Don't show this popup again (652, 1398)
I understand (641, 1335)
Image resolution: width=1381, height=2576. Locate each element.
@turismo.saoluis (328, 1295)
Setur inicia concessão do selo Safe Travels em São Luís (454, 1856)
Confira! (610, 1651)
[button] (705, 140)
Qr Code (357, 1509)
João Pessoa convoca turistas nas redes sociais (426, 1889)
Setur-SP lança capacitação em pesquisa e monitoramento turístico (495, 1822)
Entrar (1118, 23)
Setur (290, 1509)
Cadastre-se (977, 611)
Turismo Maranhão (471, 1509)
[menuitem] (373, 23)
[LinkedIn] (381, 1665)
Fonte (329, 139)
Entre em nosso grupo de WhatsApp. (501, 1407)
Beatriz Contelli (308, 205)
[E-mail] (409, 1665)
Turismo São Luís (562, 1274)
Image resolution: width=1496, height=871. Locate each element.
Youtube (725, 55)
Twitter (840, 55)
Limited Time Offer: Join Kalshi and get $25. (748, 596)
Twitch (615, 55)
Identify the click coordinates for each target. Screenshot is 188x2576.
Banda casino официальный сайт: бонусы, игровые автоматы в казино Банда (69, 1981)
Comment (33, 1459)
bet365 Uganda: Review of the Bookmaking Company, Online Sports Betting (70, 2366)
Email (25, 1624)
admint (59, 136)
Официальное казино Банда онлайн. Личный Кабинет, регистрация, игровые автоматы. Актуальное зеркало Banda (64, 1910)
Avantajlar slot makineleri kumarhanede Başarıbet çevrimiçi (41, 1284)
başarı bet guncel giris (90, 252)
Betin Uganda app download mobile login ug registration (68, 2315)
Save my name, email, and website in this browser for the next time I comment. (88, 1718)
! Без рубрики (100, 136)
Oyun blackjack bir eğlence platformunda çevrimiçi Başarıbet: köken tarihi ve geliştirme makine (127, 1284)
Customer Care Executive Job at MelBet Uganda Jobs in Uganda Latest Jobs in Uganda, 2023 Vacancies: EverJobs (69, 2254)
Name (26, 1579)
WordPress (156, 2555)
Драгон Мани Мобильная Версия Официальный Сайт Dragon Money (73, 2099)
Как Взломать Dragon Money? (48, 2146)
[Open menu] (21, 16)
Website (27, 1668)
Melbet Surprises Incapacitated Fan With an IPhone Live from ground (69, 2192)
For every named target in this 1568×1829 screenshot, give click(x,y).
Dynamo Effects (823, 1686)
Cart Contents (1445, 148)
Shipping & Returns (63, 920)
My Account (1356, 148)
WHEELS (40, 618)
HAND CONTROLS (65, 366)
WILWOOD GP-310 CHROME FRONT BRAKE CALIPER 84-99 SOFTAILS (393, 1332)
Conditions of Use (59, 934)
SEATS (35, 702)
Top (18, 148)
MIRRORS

--

■ EXERCISE ■
Without leaving anything out, repeat every entry shown above.

■ RESULT BELOW ■
Don't show this popup again (652, 1398)
I understand (641, 1335)
Image resolution: width=1381, height=2576. Locate each element.
@turismo.saoluis (328, 1295)
Setur inicia concessão do selo Safe Travels em São Luís (454, 1856)
Confira! (610, 1651)
[button] (705, 140)
Qr Code (357, 1509)
João Pessoa convoca turistas nas redes sociais (426, 1889)
Setur-SP lança capacitação em pesquisa e monitoramento turístico (495, 1822)
Entrar (1118, 23)
Setur (290, 1509)
Cadastre-se (977, 611)
Turismo Maranhão (471, 1509)
[menuitem] (373, 23)
[LinkedIn] (381, 1665)
Fonte (329, 139)
Entre em nosso grupo de WhatsApp. (501, 1407)
Beatriz Contelli (308, 205)
[E-mail] (409, 1665)
Turismo São Luís (562, 1274)
Image resolution: width=1496, height=871. Locate each element.
Youtube (725, 55)
Twitter (840, 55)
Limited Time Offer: Join Kalshi and get $25. (748, 596)
Twitch (615, 55)
Identify the click coordinates for each target. Screenshot is 188x2576.
Banda casino официальный сайт: бонусы, игровые автоматы в казино Банда (69, 1981)
Comment (33, 1459)
bet365 Uganda: Review of the Bookmaking Company, Online Sports Betting (70, 2366)
Email (25, 1624)
admint (59, 136)
Официальное казино Банда онлайн. Личный Кабинет, регистрация, игровые автоматы. Актуальное зеркало Banda (64, 1910)
Avantajlar slot makineleri kumarhanede Başarıbet çevrimiçi (41, 1284)
başarı bet guncel giris (90, 252)
Betin Uganda app download mobile login ug registration (68, 2315)
Save my name, email, and website in this browser for the next time I comment. (88, 1718)
! Без рубрики (100, 136)
Oyun blackjack bir eğlence platformunda çevrimiçi Başarıbet: köken tarihi ve geliştirme makine (127, 1284)
Customer Care Executive Job at MelBet Uganda Jobs in Uganda Latest Jobs in Uganda, 2023 Vacancies: EverJobs (69, 2254)
Name (26, 1579)
WordPress (156, 2555)
Драгон Мани Мобильная Версия Официальный Сайт Dragon Money (73, 2099)
Как Взломать Dragon Money? (48, 2146)
[Open menu] (21, 16)
Website (27, 1668)
Melbet Surprises Incapacitated Fan With an IPhone Live from ground (69, 2192)
For every named target in this 1568×1829 screenshot, give click(x,y).
Dynamo Effects (823, 1686)
Cart Contents (1445, 148)
Shipping & Returns (63, 920)
My Account (1356, 148)
WHEELS (40, 618)
HAND CONTROLS (65, 366)
WILWOOD GP-310 CHROME FRONT BRAKE CALIPER 84-99 SOFTAILS (393, 1332)
Conditions of Use (59, 934)
SEATS (35, 702)
Top (18, 148)
MIRRORS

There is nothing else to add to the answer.